BEGIN Source information

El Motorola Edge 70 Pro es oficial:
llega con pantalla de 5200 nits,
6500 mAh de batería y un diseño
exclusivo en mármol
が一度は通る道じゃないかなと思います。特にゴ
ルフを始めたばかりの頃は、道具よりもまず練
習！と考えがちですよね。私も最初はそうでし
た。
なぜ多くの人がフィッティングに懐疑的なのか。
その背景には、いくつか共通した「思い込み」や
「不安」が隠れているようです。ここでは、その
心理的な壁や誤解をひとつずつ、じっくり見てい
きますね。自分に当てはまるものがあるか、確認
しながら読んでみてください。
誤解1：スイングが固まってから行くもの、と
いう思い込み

END Source information
BEGIN Source information

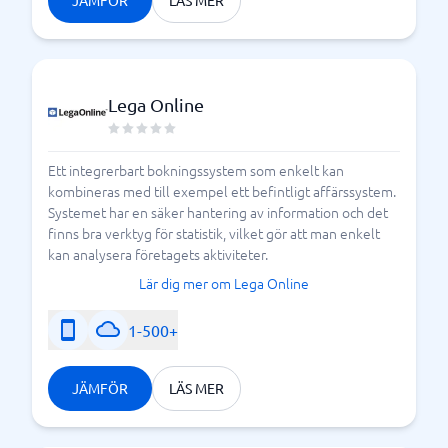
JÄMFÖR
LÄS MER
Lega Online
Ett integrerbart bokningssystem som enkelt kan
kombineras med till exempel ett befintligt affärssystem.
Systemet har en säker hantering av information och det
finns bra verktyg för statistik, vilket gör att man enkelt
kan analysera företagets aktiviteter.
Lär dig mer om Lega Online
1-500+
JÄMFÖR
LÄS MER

END Source information

Directions. The exercise is to copy out every line above that has the word "Online" in it.

Written answer.
Lega Online
Lär dig mer om Lega Online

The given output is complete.